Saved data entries
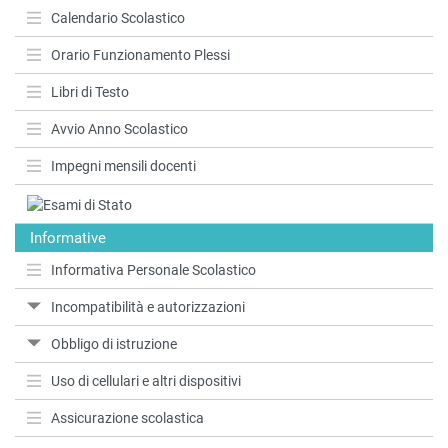
Calendario Scolastico
Orario Funzionamento Plessi
Libri di Testo
Avvio Anno Scolastico
Impegni mensili docenti
Informative
Informativa Personale Scolastico
Incompatibilità e autorizzazioni
Obbligo di istruzione
Uso di cellulari e altri dispositivi
Assicurazione scolastica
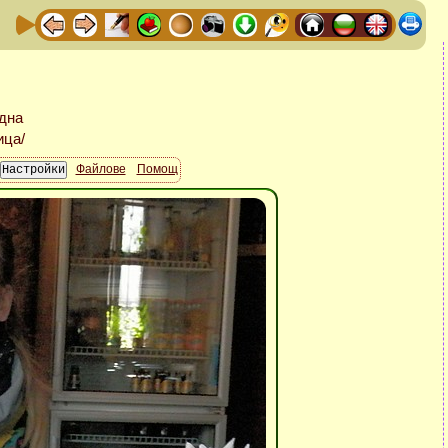
Файлове
Помощ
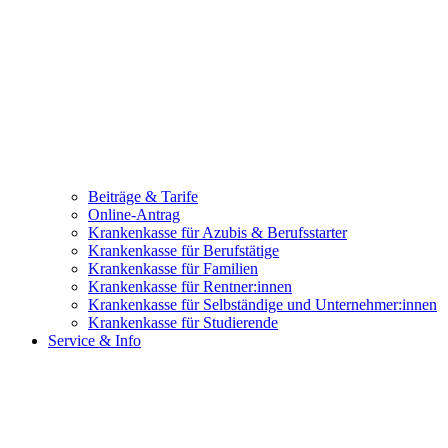
Beiträge & Tarife
Online-Antrag
Krankenkasse für Azubis & Berufsstarter
Krankenkasse für Berufstätige
Krankenkasse für Familien
Krankenkasse für Rentner:innen
Krankenkasse für Selbständige und Unternehmer:innen
Krankenkasse für Studierende
Service & Info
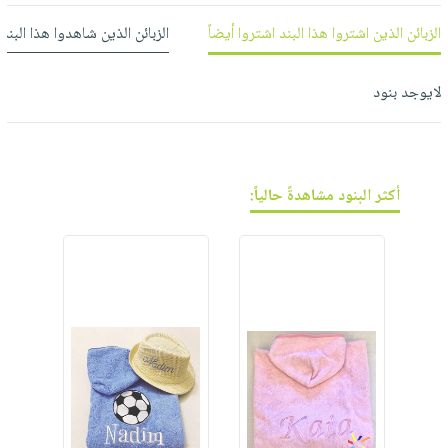
فيديوهات
صابون
عربة
أسئلة
الزبائن الذين اشتروا هذا البند اشتروا أيضاً
الزبائن الذين شاهدوا هذا البند
التسوق
أطفال
يتكرر
مناسبات
طرحها
نشرة
لايوجد بنود
الإصدارات
خدمات
نيل
وفرات
أكثر البنود مشاهدةً حالياً:
انشر
كتابك
تواصل
معنا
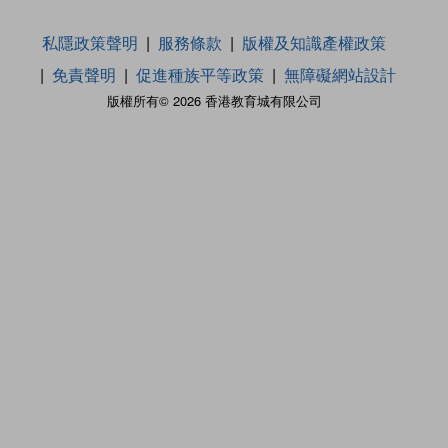
私隱政策聲明
服務條款
版權及知識產權政策
免責聲明
促進種族平等政策
無障礙網站設計
版權所有© 2026 香港教育城有限公司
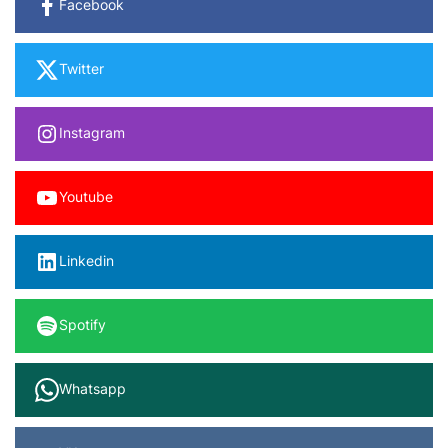
Facebook
Twitter
Instagram
Youtube
Linkedin
Spotify
Whatsapp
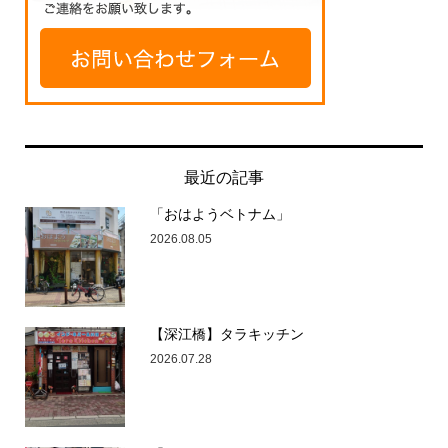
最近の記事
「おはようベトナム」
2026.08.05
【深江橋】タラキッチン
2026.07.28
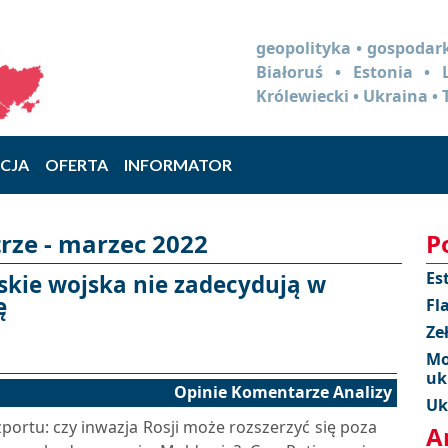
geopolityka • gospodark
Białoruś • Estonia •
Królewiecki • Ukraina • 
CJA
OFERTA
INFORMATOR
rze - marzec 2022
P
Es
skie wojska nie zadecydują w
ę
Fl
Ze
Mo
uk
Opinie Komentarze Analizy
Uk
portu: czy inwazja Rosji może rozszerzyć się poza
A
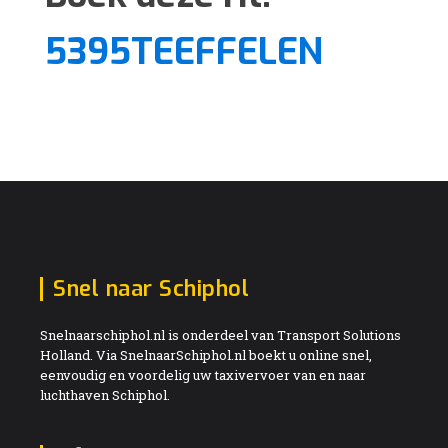
5395TEEFFELEN
Snel naar Schiphol
Snelnaarschiphol.nl is onderdeel van Transport Solutions
Holland. Via SnelnaarSchiphol.nl boekt u online snel,
eenvoudig en voordelig uw taxivervoer van en naar
luchthaven Schiphol.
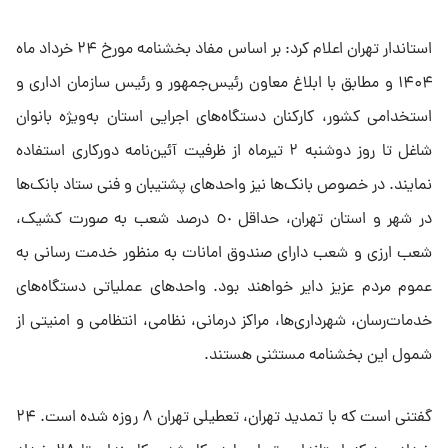
استاندار تهران اعلام کرد: بر اساس مفاد بخشنامه مورخ ۲۴ خرداد ماه
۱۴۰۴ و مطابق با ابلاغ معاون رئیس‌جمهور و رئیس سازمان اداری و
استخدامی کشور، کارکنان دستگاه‌های اجرایی استان به‌ویژه بانوان
شاغل تا روز دوشنبه ٢ تیرماه از ظرفیت آئین‌نامه دورکاری استفاده
نمایند. در خصوص بانک‌ها نیز واحدهای پشتیبان و فنی ستاد بانک‌ها
در شهر و استان تهران، حداقل ٥٠ درصد شعب به صورت کشیک،
شعب ارزی و شعب دارای صندوق امانات به منظور خدمت رسانی به
عموم مردم عزیز دایر خواهند بود. واحدهای عملیاتی دستگاه‌های
خدمات‌رسان، شهرداری‌ها، مراکز درمانی، نظامی، انتظامی و امنیتی از
شمول این بخشنامه مستثنی هستند.
گفتنی است که با تمدید تهران، تعطیلی تهران ۸ روزه شده است. ۲۴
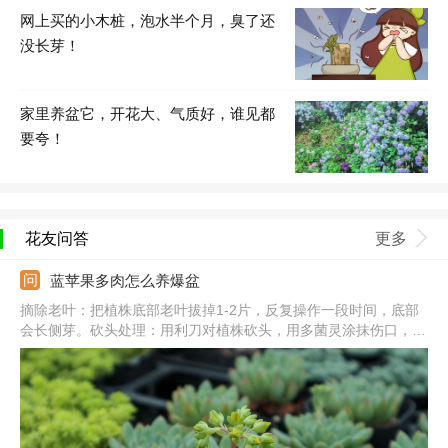
网上买的小木桩，泡水半个月，臭了还
没长芽！
家里养盆它，开花大、气质好，谁见都
要夸！
花友问答
更多
蓝苹果多肉怎么养爆盆
摘除老叶：把植株底部老叶拔掉1-2片，反复操作一段时间，底部
会长侧芽。砍头处理：用利刀对植株砍头，用多菌灵涂抹伤口，并
在阴凉通风处养。光照充足：把它放到向阳处，每天见光不少于5
个小时，夏季要避免暴晒。合理浇水：生长期保持土壤湿润，大型
植株可适当控水，保证良好的通风性。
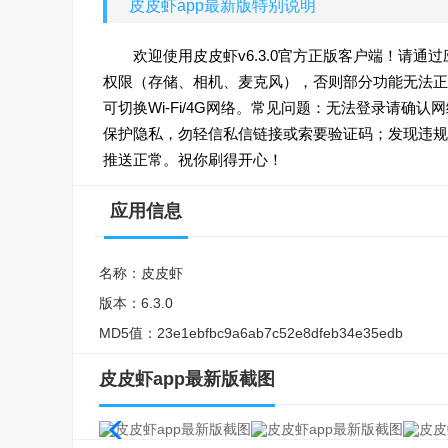
皮皮虾app最新版特别说明
欢迎使用皮皮虾v6.3.0官方正版客户端！请
权限（存储、相机、麦克风），否则部分功能无法正
可切换Wi-Fi/4G网络。常见问题：无法登录请确认网络或
保护隐私，勿轻信私信链接或索要验证码；发现违规
推送正常。祝你刷得开心！
应用信息
名称：
皮皮虾
版本：
6.3.0
MD5值：
23e1ebfbc9a6ab7c52e8dfeb34e35edb
皮皮虾app最新版截图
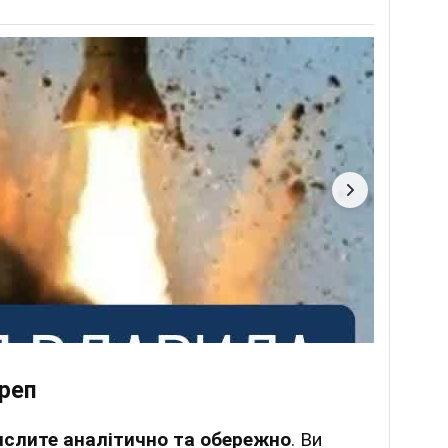
реп
ислите аналітично та обережно
. Ви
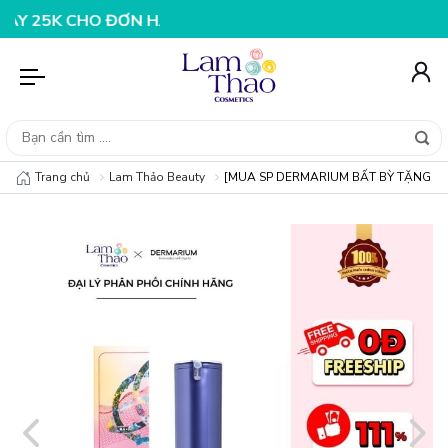
 CHO ĐƠN HÀNG 199K
NHẬP MÃ T08FS25K - GIẢM NGAY 
Trang chủ
Lam Thảo Beauty
[MUA SP DERMARIUM BẤT BỲ TẶNG DỤNG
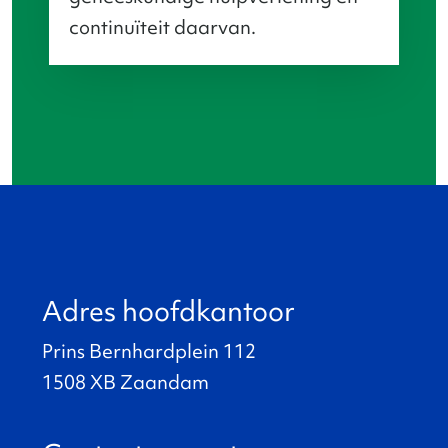
continuïteit daarvan.
Adres hoofdkantoor
Prins Bernhardplein 112
1508 XB Zaandam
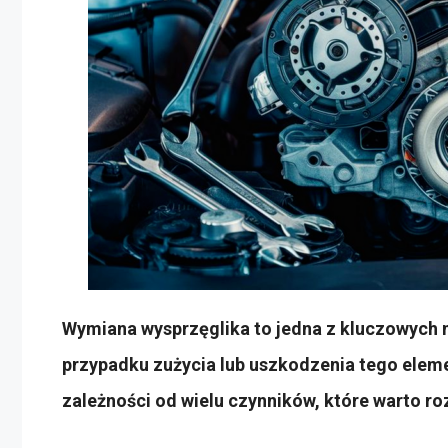
Wymiana wysprzęglika to jedna z kluczowych
przypadku zużycia lub uszkodzenia tego eleme
zależności od wielu czynników, które warto r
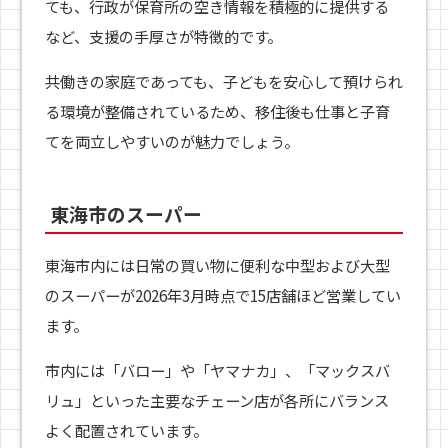
ても、行政が保育所の空き情報を積極的に提供する
など、支援の手厚さが特徴的です。
共働きの家庭であっても、子どもを安心して預けられ
る環境が整備されているため、移住後も仕事と子育
てを両立しやすいのが魅力でしょう。
東海市のスーパー
東海市内には日常の買い物に便利な中型および大型
のスーパーが2026年3月時点で15店舗ほど営業してい
ます。
市内には「バロー」や「ヤマナカ」、「マックスバ
リュ」といった主要なチェーン店が各所にバランス
よく配置されています。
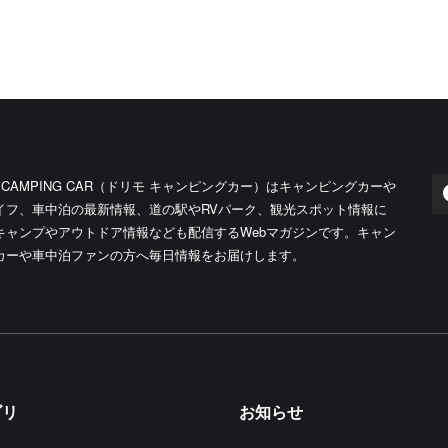
O CAMPING CAR（ドリモ キャンピングカー）はキャンピングカーや
イフ、車中泊の最新情報、道の駅やRVパーク、観光スポット情報に
キャンプやアウトドア情報なども配信するWebマガジンです。キャン
カーや車中泊ファンの方へ毎日情報をお届けします。
ゴリ
お知らせ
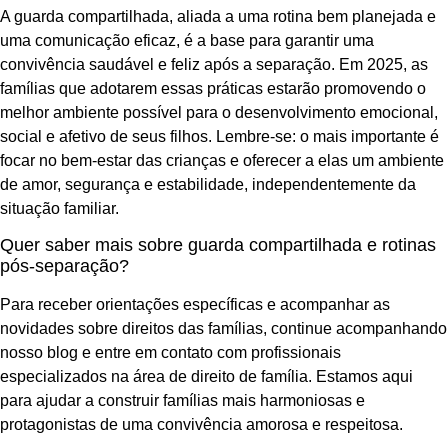
A guarda compartilhada, aliada a uma rotina bem planejada e
uma comunicação eficaz, é a base para garantir uma
convivência saudável e feliz após a separação. Em 2025, as
famílias que adotarem essas práticas estarão promovendo o
melhor ambiente possível para o desenvolvimento emocional,
social e afetivo de seus filhos. Lembre-se: o mais importante é
focar no bem-estar das crianças e oferecer a elas um ambiente
de amor, segurança e estabilidade, independentemente da
situação familiar.
Quer saber mais sobre guarda compartilhada e rotinas
pós-separação?
Para receber orientações específicas e acompanhar as
novidades sobre direitos das famílias, continue acompanhando
nosso blog e entre em contato com profissionais
especializados na área de direito de família. Estamos aqui
para ajudar a construir famílias mais harmoniosas e
protagonistas de uma convivência amorosa e respeitosa.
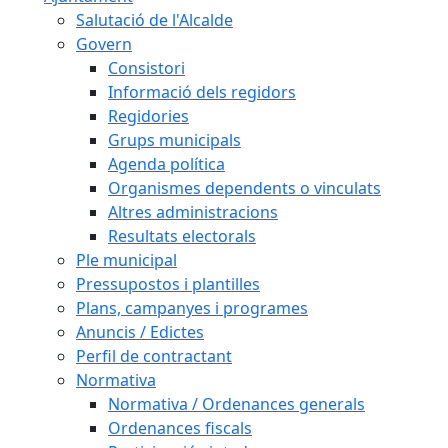
Salutació de l'Alcalde
Govern
Consistori
Informació dels regidors
Regidories
Grups municipals
Agenda política
Organismes dependents o vinculats
Altres administracions
Resultats electorals
Ple municipal
Pressupostos i plantilles
Plans, campanyes i programes
Anuncis / Edictes
Perfil de contractant
Normativa
Normativa / Ordenances generals
Ordenances fiscals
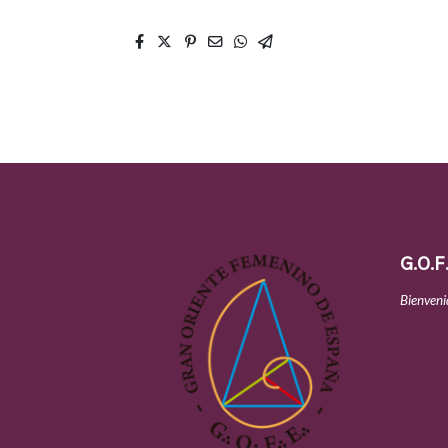
G.O.F
Bienveni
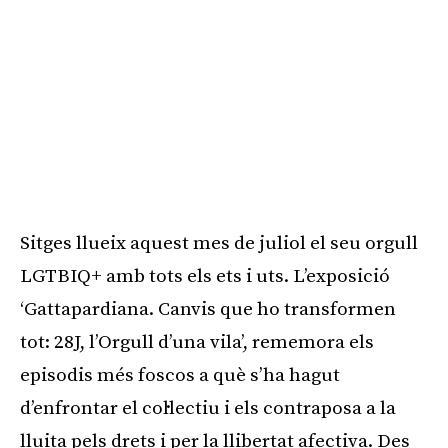
Sitges llueix aquest mes de juliol el seu orgull
LGTBIQ+ amb tots els ets i uts. L’exposició
‘Gattapardiana. Canvis que ho transformen
tot: 28J, l’Orgull d’una vila’, rememora els
episodis més foscos a què s’ha hagut
d’enfrontar el col·lectiu i els contraposa a la
lluita pels drets i per la llibertat afectiva. Des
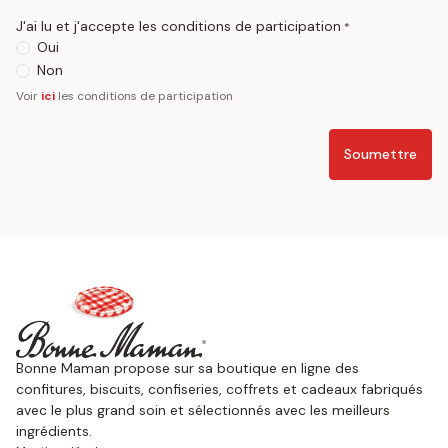
J'ai lu et j'accepte les conditions de participation
*
Oui
Non
Voir
ici
les conditions de participation
Soumettre
Bonne Maman propose sur sa boutique en ligne des
confitures, biscuits, confiseries, coffrets et cadeaux fabriqués
avec le plus grand soin et sélectionnés avec les meilleurs
ingrédients.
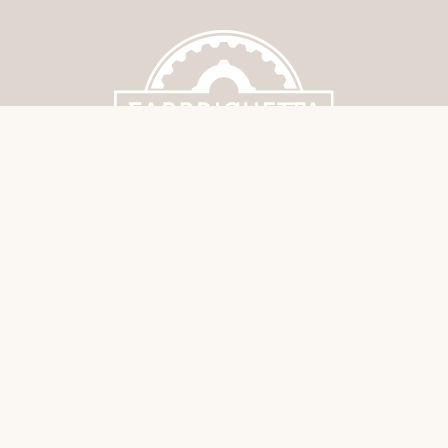
FABBRICHETTA
Rua da Bélgica 2828 | 4400-049 Vila
Nova de Gaia Segunda a Domingo -
12:00h às 15:00h / 19:00h às 23:00h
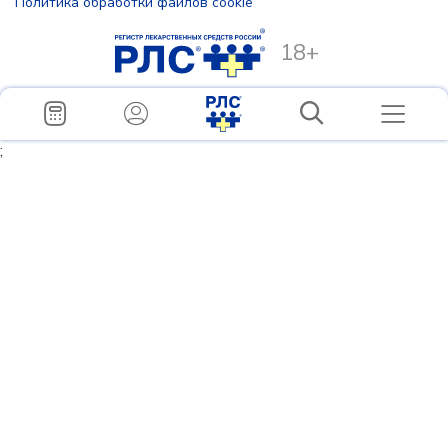
Политика обработки файлов cookie
18+
;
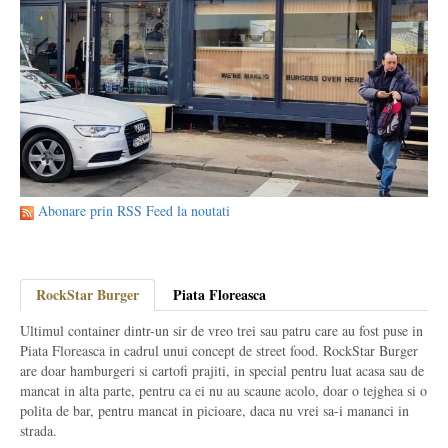
Abonare prin RSS Feed la noutati
RockStar Burger
Piata Floreasca
Ultimul container dintr-un sir de vreo trei sau patru care au fost puse in
Piata Floreasca in cadrul unui concept de street food. RockStar Burger
are doar hamburgeri si cartofi prajiti, in special pentru luat acasa sau de
mancat in alta parte, pentru ca ei nu au scaune acolo, doar o tejghea si o
polita de bar, pentru mancat in picioare, daca nu vrei sa-i mananci in
strada.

EXERCISE DETAILS -> With the pictures left out, write out all of the data exactly.

ANSWER TO THE PROBLEM ->
Calendario Scolastico
Orario Funzionamento Plessi
Libri di Testo
Avvio Anno Scolastico
Impegni mensili docenti
Informative
Informativa Personale Scolastico
Incompatibilità e autorizzazioni
Obbligo di istruzione
Uso di cellulari e altri dispositivi
Assicurazione scolastica
Файлове
Помощ
Beiträge & Tarife
Online-Antrag
Krankenkasse für Azubis & Berufsstarter
Krankenkasse für Berufstätige
Krankenkasse für Familien
Krankenkasse für Rentner:innen
Krankenkasse für Selbständige und Unternehmer:innen
Krankenkasse für Studierende
Service & Info
فيديوهات
صابون
عربة
أسئلة
الزبائن الذين اشتروا هذا البند اشتروا أيضاً
الزبائن الذين شاهدوا هذا البند
التسوق
أطفال
يتكرر
مناسبات
طرحها
نشرة
لايوجد بنود
الإصدارات
خدمات
نيل
وفرات
أكثر البنود مشاهدةً حالياً:
انشر
كتابك
تواصل
معنا
私隱政策聲明
服務條款
版權及知識產權政策
免責聲明
促進種族平等政策
無障礙網站設計
版權所有© 2026 香港教育城有限公司
Facebook
Twitter
Instagram
Youtube
Linkedin
Spotify
Whatsapp
最近の記事
「おはようベトナム」
2026.08.05
【深江橋】タラキッチン
2026.07.28
geopolityka • gospodark
Białoruś • Estonia •
Królewiecki • Ukraina • 
CJA
OFERTA
INFORMATOR
rze - marzec 2022
P
Es
skie wojska nie zadecydują w
ę
Fl
Ze
Mo
uk
Opinie Komentarze Analizy
Uk
portu: czy inwazja Rosji może rozszerzyć się poza
A
5395TEEFFELEN
Snel naar Schiphol
Snelnaarschiphol.nl is onderdeel van Transport Solutions
Holland. Via SnelnaarSchiphol.nl boekt u online snel,
eenvoudig en voordelig uw taxivervoer van en naar
luchthaven Schiphol.
استاندار تهران اعلام کرد: بر اساس مفاد بخشنامه مورخ ۲۴ خرداد ماه
۱۴۰۴ و مطابق با ابلاغ معاون رئیس‌جمهور و رئیس سازمان اداری و
استخدامی کشور، کارکنان دستگاه‌های اجرایی استان به‌ویژه بانوان
شاغل تا روز دوشنبه ٢ تیرماه از ظرفیت آئین‌نامه دورکاری استفاده
نمایند. در خصوص بانک‌ها نیز واحدهای پشتیبان و فنی ستاد بانک‌ها
در شهر و استان تهران، حداقل ٥٠ درصد شعب به صورت کشیک،
شعب ارزی و شعب دارای صندوق امانات به منظور خدمت رسانی به
عموم مردم عزیز دایر خواهند بود. واحدهای عملیاتی دستگاه‌های
خدمات‌رسان، شهرداری‌ها، مراکز درمانی، نظامی، انتظامی و امنیتی از
شمول این بخشنامه مستثنی هستند.
گفتنی است که با تمدید تهران، تعطیلی تهران ۸ روزه شده است. ۲۴
网上买的小木桩，泡水半个月，臭了还
没长芽！
家里养盆它，开花大、气质好，谁见都
要夸！
花友问答
更多
蓝苹果多肉怎么养爆盆
摘除老叶：把植株底部老叶拔掉1-2片，反复操作一段时间，底部
会长侧芽。砍头处理：用利刀对植株砍头，用多菌灵涂抹伤口，并
在阴凉通风处养。光照充足：把它放到向阳处，每天见光不少于5
个小时，夏季要避免暴晒。合理浇水：生长期保持土壤湿润，大型
植株可适当控水，保证良好的通风性。
皮皮虾app最新版特别说明
欢迎使用皮皮虾v6.3.0官方正版客户端！请
权限（存储、相机、麦克风），否则部分功能无法正
可切换Wi-Fi/4G网络。常见问题：无法登录请确认网络或
保护隐私，勿轻信私信链接或索要验证码；发现违规
推送正常。祝你刷得开心！
应用信息
名称：
皮皮虾
版本：
6.3.0
MD5值：
23e1ebfbc9a6ab7c52e8dfeb34e35edb
皮皮虾app最新版截图
реп
ислите аналітично та обережно
. Ви
 CHO ĐƠN HÀNG 199K
NHẬP MÃ T08FS25K - GIẢM NGAY 
Trang chủ
Lam Thảo Beauty
[MUA SP DERMARIUM BẤT BỲ TẶNG DỤNG
continuïteit daarvan.
Adres hoofdkantoor
Prins Bernhardplein 112
1508 XB Zaandam
Wymiana wysprzęglika to jedna z kluczowych
przypadku zużycia lub uszkodzenia tego eleme
zależności od wielu czynników, które warto r
ても、行政が保育所の空き情報を積極的に提供する
など、支援の手厚さが特徴的です。
共働きの家庭であっても、子どもを安心して預けられ
る環境が整備されているため、移住後も仕事と子育
てを両立しやすいのが魅力でしょう。
東海市のスーパー
東海市内には日常の買い物に便利な中型および大型
のスーパーが2026年3月時点で15店舗ほど営業してい
ます。
市内には「バロー」や「ヤマナカ」、「マックスバ
リュ」といった主要なチェーン店が各所にバランス
よく配置されています。
O CAMPING CAR（ドリモ キャンピングカー）はキャンピングカーや
イフ、車中泊の最新情報、道の駅やRVパーク、観光スポット情報に
キャンプやアウトドア情報なども配信するWebマガジンです。キャン
カーや車中泊ファンの方へ毎日情報をお届けします。
ゴリ
お知らせ
A guarda compartilhada, aliada a uma rotina bem planejada e
uma comunicação eficaz, é a base para garantir uma
convivência saudável e feliz após a separação. Em 2025, as
famílias que adotarem essas práticas estarão promovendo o
melhor ambiente possível para o desenvolvimento emocional,
social e afetivo de seus filhos. Lembre-se: o mais importante é
focar no bem-estar das crianças e oferecer a elas um ambiente
de amor, segurança e estabilidade, independentemente da
situação familiar.
Quer saber mais sobre guarda compartilhada e rotinas
pós-separação?
Para receber orientações específicas e acompanhar as
novidades sobre direitos das famílias, continue acompanhando
nosso blog e entre em contato com profissionais
especializados na área de direito de família. Estamos aqui
para ajudar a construir famílias mais harmoniosas e
protagonistas de uma convivência amorosa e respeitosa.
Salutació de l'Alcalde
Govern
Consistori
Informació dels regidors
Regidories
Grups municipals
Agenda política
Organismes dependents o vinculats
Altres administracions
Resultats electorals
Ple municipal
Pressupostos i plantilles
Plans, campanyes i programes
Anuncis / Edictes
Perfil de contractant
Normativa
Normativa / Ordenances generals
Ordenances fiscals
G.O.F
Bienveni
Sitges llueix aquest mes de juliol el seu orgull
LGTBIQ+ amb tots els ets i uts. L’exposició
‘Gattapardiana. Canvis que ho transformen
tot: 28J, l’Orgull d’una vila’, rememora els
episodis més foscos a què s’ha hagut
d’enfrontar el col·lectiu i els contraposa a la
lluita pels drets i per la llibertat afectiva. Des
J'ai lu et j'accepte les conditions de participation
*
Oui
Non
Voir
ici
les conditions de participation
Soumettre
Bonne Maman propose sur sa boutique en ligne des
confitures, biscuits, confiseries, coffrets et cadeaux fabriqués
avec le plus grand soin et sélectionnés avec les meilleurs
ingrédients.
FABBRICHETTA
Rua da Bélgica 2828 | 4400-049 Vila
Nova de Gaia Segunda a Domingo -
12:00h às 15:00h / 19:00h às 23:00h
Политика обработки файлов cookie
18+
;
Abonare prin RSS Feed la noutati
RockStar Burger
Piata Floreasca
Ultimul container dintr-un sir de vreo trei sau patru care au fost puse in
Piata Floreasca in cadrul unui concept de street food. RockStar Burger
are doar hamburgeri si cartofi prajiti, in special pentru luat acasa sau de
mancat in alta parte, pentru ca ei nu au scaune acolo, doar o tejghea si o
polita de bar, pentru mancat in picioare, daca nu vrei sa-i mananci in
strada.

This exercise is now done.